World Wrestling Entertainment (NYSE:WWE) has hit a wall with its streaming network. The project is a success in some ways, but not as successful as the company once hoped it would be.
In fact, back in December 2014, when the network had been live for about nine months, WWE CFO George Barrios predicted 3-4 million subscribers. That number was tossed around a lot in the early days of the network, though it was never set as an official goal by the company. The reality, however, is that WWE Network faces a tough road to get to even 2 million subscribers, and it may take a catastrophic event to the overall health of the company for that to happen.
Where does the network stand now?
WWE Network has been steadily growing, but its growth has been slow, and subscriptions are a bit volatile because the company does not require a commitment from subscribers. In Q2 the network averaged more than 1.63 million average, an 8% increase from the second quarter 2016.
That number is good, but it will likely represent the peak for the year -- Wrestlemania, the WWE Super Bowl, took place during the quarter. The company projects that average paid subscribers will fall to 1.54 million in Q3.
On the positive side, the company has grown its television rights and network revenues beyond where they stood in Q3 2014 -- the second where the network was in operation during the full quarter. In that period the company's Media Division, which included television rights, network revenue, and pay-per-view (PPV) revenue came in at $76.9 million.

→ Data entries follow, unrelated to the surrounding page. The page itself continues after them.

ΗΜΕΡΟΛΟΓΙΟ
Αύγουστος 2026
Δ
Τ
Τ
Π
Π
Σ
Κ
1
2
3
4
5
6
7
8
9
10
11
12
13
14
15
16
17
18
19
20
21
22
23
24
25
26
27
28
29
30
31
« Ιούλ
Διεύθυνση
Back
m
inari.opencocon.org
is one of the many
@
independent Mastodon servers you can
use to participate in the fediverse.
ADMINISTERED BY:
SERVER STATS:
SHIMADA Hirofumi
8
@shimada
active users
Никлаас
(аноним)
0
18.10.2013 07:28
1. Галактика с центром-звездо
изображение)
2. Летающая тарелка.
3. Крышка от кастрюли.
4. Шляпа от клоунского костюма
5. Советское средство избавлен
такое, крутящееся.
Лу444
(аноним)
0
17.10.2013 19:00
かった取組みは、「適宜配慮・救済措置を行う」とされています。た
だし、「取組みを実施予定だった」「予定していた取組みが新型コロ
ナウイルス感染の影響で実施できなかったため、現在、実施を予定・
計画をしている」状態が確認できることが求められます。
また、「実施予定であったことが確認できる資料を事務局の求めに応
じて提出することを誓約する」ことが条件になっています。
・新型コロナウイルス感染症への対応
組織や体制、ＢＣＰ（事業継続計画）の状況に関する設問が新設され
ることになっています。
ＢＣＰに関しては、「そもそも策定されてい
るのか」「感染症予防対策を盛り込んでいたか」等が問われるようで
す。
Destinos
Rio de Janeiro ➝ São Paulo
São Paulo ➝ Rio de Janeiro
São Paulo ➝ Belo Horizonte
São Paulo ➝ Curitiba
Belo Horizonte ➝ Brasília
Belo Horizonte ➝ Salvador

In Q2 2017 WWE operates under a different reporting structure. It separates TV rights from network revenues, but the combined number shows there has been growth. For the quarter the company reported $66.2 million in television revenue and $54.9 million in network revenue. At $121.1 million combined, that's a very solid jump, albeit costs are much higher due to the expenses of running the network.
What's next for the WWE network?
With the streaming service being available in most of the world, it's possible to see how a major spike in growth numbers could continue to inch up year-by-year as more people become comfortable with streaming services, but the 3-4 million number only seems possible if disaster strikes and WWE can't make a deal for a major cable network to carry its flagship Raw and Smackdown shows.
WWE currently makes about $160 million per year in the U.S. from its deal with Comcast's (NASDAQ:CMCSA) USA Network. When that deal ends in 2019, it's hard to predict what kind of deal will be out there for WWE. Without wrestling, USA takes a big plunge in its overall ratings, but a potentially tighter markets for sports rights overall could impact WWE.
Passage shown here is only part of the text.